**Records supplied**

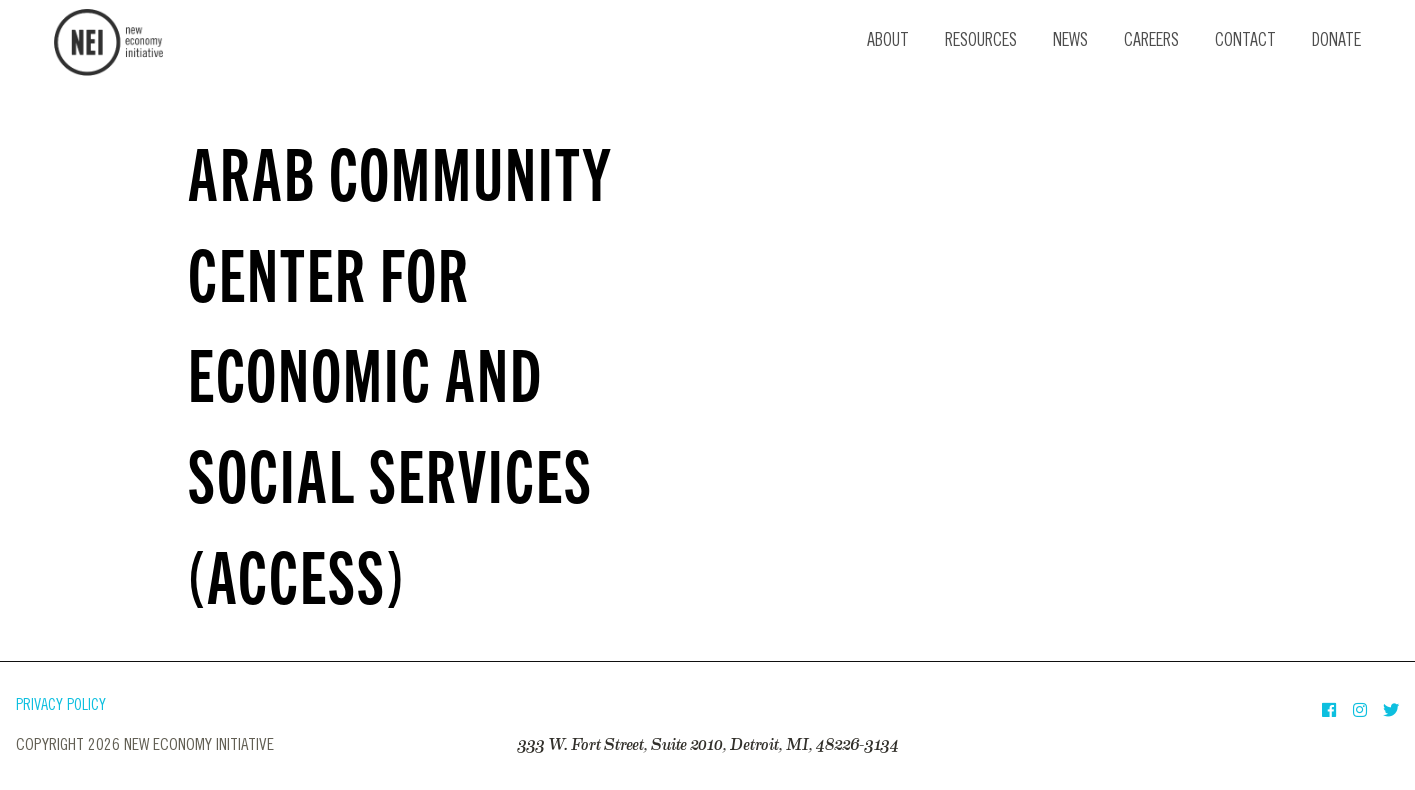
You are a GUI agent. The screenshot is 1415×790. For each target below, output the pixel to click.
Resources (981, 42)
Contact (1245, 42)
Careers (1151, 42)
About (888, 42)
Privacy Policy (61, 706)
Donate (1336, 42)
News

**Problem requirements**
Transcribe every entry exactly, leaving out the pictures.

**Solved exercise**
You are a GUI agent. The screenshot is 1415×790. For each target below, output the pixel to click.
Resources (981, 42)
Contact (1245, 42)
Careers (1151, 42)
About (888, 42)
Privacy Policy (61, 706)
Donate (1336, 42)
News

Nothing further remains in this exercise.